A square-shaped screen shows two pictures at the same time: a windmill and a group of reindeer.

In Matti Aikio’s video Oikos, a turning wind turbine and a walking herd of reindeer are superimposed upon each other.Photo: Kirsi Halkola/Helsinki Biennial/Helsinki Art Museum

Back in another of Vallisaari’s tunnels, a video plays on a square screen. Long-lasting shots, sometimes overlapping to occupy the screen two at a time, show mist lifting from a mountain range, a herd of reindeer walking and grazing, half a dozen wind turbines turning, a snowmobile moving through the landscape, sunshine refracting into halos of light.

The name of the work, Oikos, an ancient Greek word for “family” or “household,” is the same word that gave rise to the prefix “eco” in both “ecology” and “economics.”

Near the end of the video, there’s a shot of what looks like pockets of air under the ice on the shore of a lake. Glowing, flaming campfire embers gradually appear; they also seem to be under the ice. Then the picture slowly fades to darkness.

The artist, Matti Aikio, filmed the footage of reindeer in an area where his ancestors herded reindeer more than 100 years ago. “My mother is Finnish and my father is Sámi,” he said, standing in the sunlight outside the gallery.
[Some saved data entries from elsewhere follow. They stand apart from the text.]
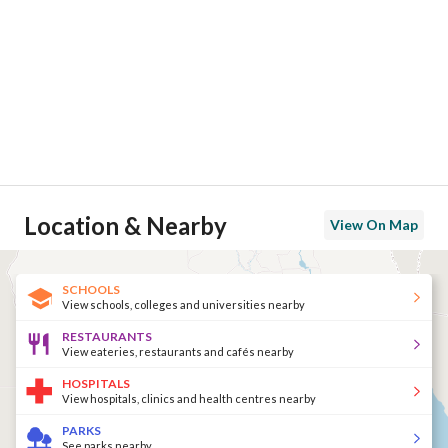
Location & Nearby
View On Map
SCHOOLS
View schools, colleges and universities nearby
RESTAURANTS
View eateries, restaurants and cafés nearby
HOSPITALS
View hospitals, clinics and health centres nearby
PARKS
See parks nearby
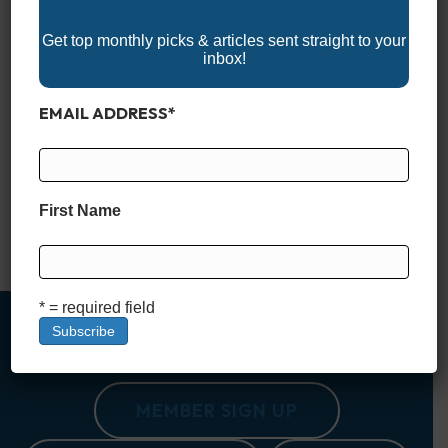
Get top monthly picks & articles sent straight to your
inbox!
EMAIL ADDRESS
*
Experience the 2025 Arizona Boat Shows and discover the
latest in boats, watercraft, and marine accessories perfect for
the state’s lakes and waterways. Whether you’re an
experienced boater or just starting out, these events offer
expert advice, family-friendly activities, and plenty of
First Name
inspiration for your next adventure on the water. Don’t miss
out on Arizona’s…
Read More
* = required field
MEMBER SIGN UP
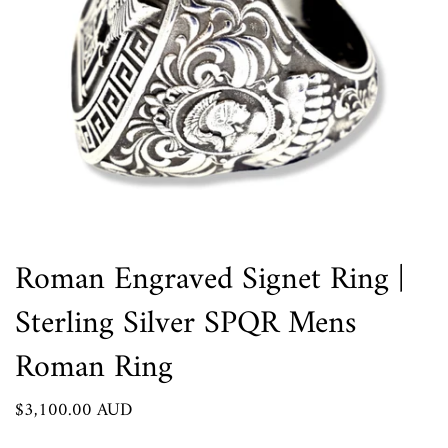
Roman Engraved Signet Ring |
Sterling Silver SPQR Mens
Roman Ring
$3,100.00 AUD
The Sámi are the indigenous people whose homeland is divided into four parts by the borders of Finland, Sweden, Norway and Russia. His father’s village is Vuotso (Vuohčču in the Northern Sámi language), near Urho Kekkonen National Park in the far north of Finland.

The mountains in the video are in Norway and Finland, and the windmills are in Fosen, a region near Trondheim, Norway. (At the time of writing, a dispute about windfarms in that area was continuing long after a court had ruled that they interfere with Sámi reindeer herders’ rights.)

Images linger

A square-shaped screen shows two pictures at the same time: the embers of a campfire and bubbles under an ice surface.
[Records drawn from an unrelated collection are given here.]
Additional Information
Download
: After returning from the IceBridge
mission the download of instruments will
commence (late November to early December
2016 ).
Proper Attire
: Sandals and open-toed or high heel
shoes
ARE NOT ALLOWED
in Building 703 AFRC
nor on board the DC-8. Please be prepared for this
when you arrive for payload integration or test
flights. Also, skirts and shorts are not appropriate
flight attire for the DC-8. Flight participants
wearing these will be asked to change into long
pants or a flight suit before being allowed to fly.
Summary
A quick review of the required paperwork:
Near the end of Aikio’s video, embers and fire appear behind a shot of bubbles under an ice surface.Photo: Kirsi Halkola/Helsinki Biennial/Helsinki Art Museum

“I wanted to use very long, lingering images and slow shifts, because one important aspect of the topics that I’m working with is also the relationship to time,” Aikio said. “The relationship to time is very connected to the relationship with nature. How do we relate to time as linear or cyclical or something else?”

He ventured, “Everything has to happen cyclically on this planet. That’s the only way to live inside the borders of the ecosystem.” That stands in contrast to the way much of the world runs today: societies consume resources without sufficient consideration for the future.

The conflict over windmills is one example of the complexity and ramifications of the climate crisis, to which “there is no easy answer,” said Aikio. “But the simple answer is that we just all need to slow down. We need to spend more time sleeping and thinking, and less time doing destructive things. We’d have time to think about the real consequences of our actions.”

One good way to slow down is to spend more time looking at art – maybe even on an island near Helsinki.